Saved entries:
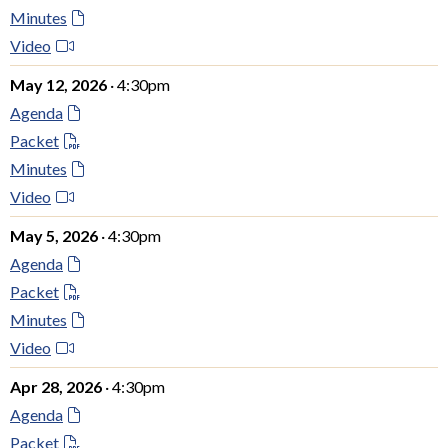
Minutes
Video
May 12, 2026
· 4:30pm
Agenda
Packet
Minutes
Video
May 5, 2026
· 4:30pm
Agenda
Packet
Minutes
Video
Apr 28, 2026
· 4:30pm
Agenda
Packet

Exercise:
Skipping the pictures, transcribe each line above exactly as it appears.

Final answer:
Minutes
Video
May 12, 2026
· 4:30pm
Agenda
Packet
Minutes
Video
May 5, 2026
· 4:30pm
Agenda
Packet
Minutes
Video
Apr 28, 2026
· 4:30pm
Agenda
Packet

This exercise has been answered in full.